> [Data excerpts]:
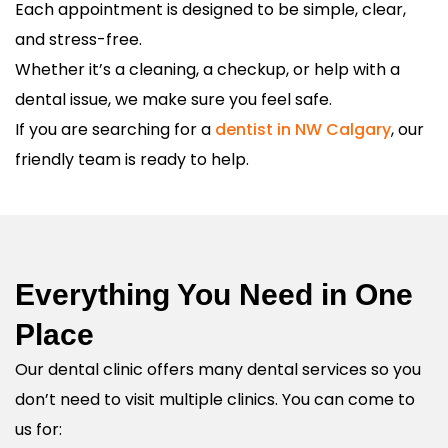
Each appointment is designed to be simple, clear,
and stress-free.
Whether it’s a cleaning, a checkup, or help with a
dental issue, we make sure you feel safe.
If you are searching for a
dentist in NW Calgary
, our
friendly team is ready to help.
Everything You Need in One
Place
Our dental clinic offers many dental services so you
don’t need to visit multiple clinics. You can come to
us for:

> [Exercise instructions]: Go through the listing above, and whenever a line holds the word "dental", copy it.

> [Task result]:
dental issue, we make sure you feel safe.
Our dental clinic offers many dental services so you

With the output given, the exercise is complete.